As we rolled into February there were uncertainties regarding:
Congressional district lines
As it stands now, North Carolina could see its fourth straight election conducted with congressional district maps federal courts say are unconstitutional. The U.S. Supreme Court paused a federal court ruling against those maps to consider partisan gerrymandering cases from Wisconsin and Maryland. A decision on the legality of gerrymandering is expected in June, long after congressional campaigns would have set sail. The high court has been hesitant to step in on partisan gerrymandering in the past, but hasn’t had to deal with maps as blatantly gerrymandered as the ones being turned out now, thanks to powerful computing technology.
In North Carolina, registration runs Democrat, Unaffiliated and Republican, in that order. Yet the state’s maps have seen 10 of 13 congressional districts go to Republicans. GOP state Rep. David Lewis of Harnett County, in a defense of the map, said “electing Republicans is better than electing Democrats.” He also said the GOP holds 10 of 13 seats only because they couldn’t come up with a map guaranteeing them 11.
State legislative lines
A federal three-judge panel in 2017 decided state legislative district maps were racially biased and ordered them redrawn. In January, the redrawn maps were also thrown out, and the court used a map drawn by an outside expert to produce new maps. GOP lawmakers asked the Supreme Court for an emergency stay. As the filing deadline approaches, any number of hopefuls are uncertain of what district they could run for. If the matter stays tied up in court, it’s entirely conceivable maps deemed illegal could be used in this year’s election for state house races.

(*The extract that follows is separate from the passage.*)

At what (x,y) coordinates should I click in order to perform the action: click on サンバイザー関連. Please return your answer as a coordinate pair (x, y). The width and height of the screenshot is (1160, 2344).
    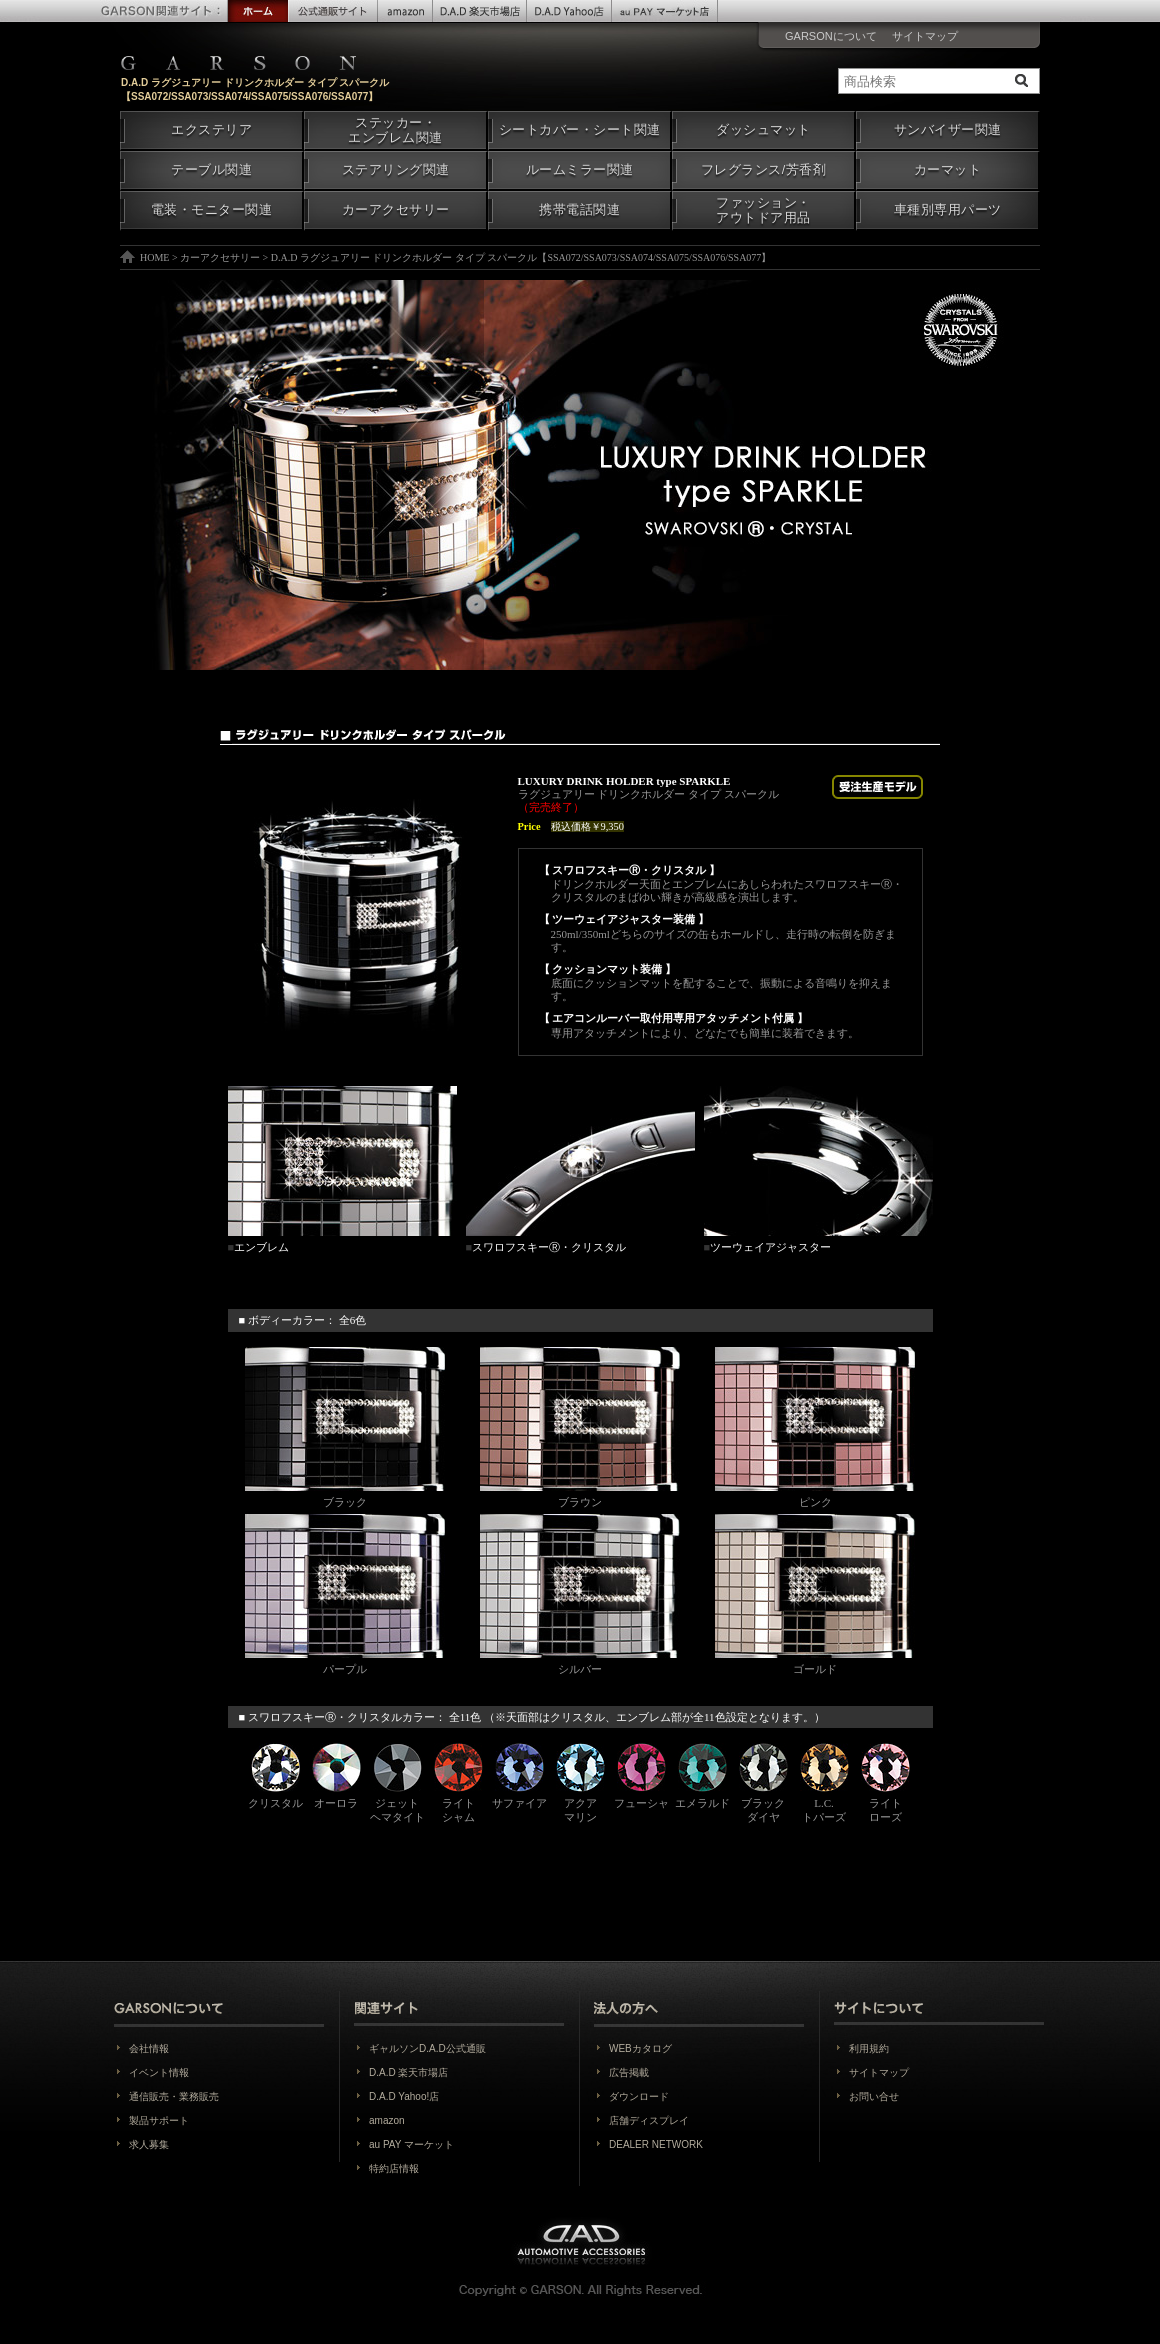     Looking at the image, I should click on (948, 130).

The Republican majorities elected in 2010 have been very busy on this front ever since. Public financing of campaigns has been eliminated; non-partisan races are now partisan. Shortly after Gov. Roy Cooper was elected in 2016 and two Republican judges neared retirement (as governor, Cooper had the power to name their replacements), the size of the appellate court was cut by three seats.
Judicial tinkering has gone into high gear recently. A law was passed making every judicial race in the state partisan. All judicial primaries for 2018 were cancelled. Proposals have been floated to cut the length of judicial terms, to redraw judicial lines in a manner that would force sitting Democratic judges to run against one another and to replace elections with a legislature-controlled appointment process.
On Jan. 31, U.S. District Judge Catherine Eagles issued an order restoring primaries for statewide judicial offices. If that stands, it will prevent the possibility of a cluttered ballot and prevent the possibility of a judge being elected with a mere 30 percent of the vote. With the General Assembly still considering redrawing judicial lines for lower courts, the ruling doesn’t apply to district and superior court judgeships.
This is one that has flown under the radar of most people, but it’s important.
Following Cooper’s election, the General Assembly passed S.L. 2017-6, which merged the state’s ethics and elections board into the Bipartisan State Board of Elections and Ethics. It changed the makeup of county election boards.
Previously, the party of the governor held the majority of the three-member county boards. S.L. 2017-6 changed the composition of the boards to an even number of Democrats and Republicans. In the current partisan environment that makes a recipe for gridlock in many counties. Cooper sued, and over the seven months of the suit county boards were left at three members with GOP majorities. In late January, the N.C. Supreme Court overturned S.L. 2017-6. No timeline for naming new boards was included in the ruling. The case will be back in the hands of a three-judge panel that is expected to determine the impact of the ruling, likely by mid-February.
We may look back at those seven months as critical ones. Actions not addressed by an empty state board include replacing aging voting machines and making sure software that went haywire in 2016 has been decertified. (That software, by the way, was targeted by Russian hackers across the country in 2016).
North Carolina’s 2018 elections are surely built on shifting sands, and those shifts could continue with the back-and-forth of court rulings and challenges and a state legislature that seems to have endless … creativity, shall we say … when it comes to rigging the game in one party’s favor.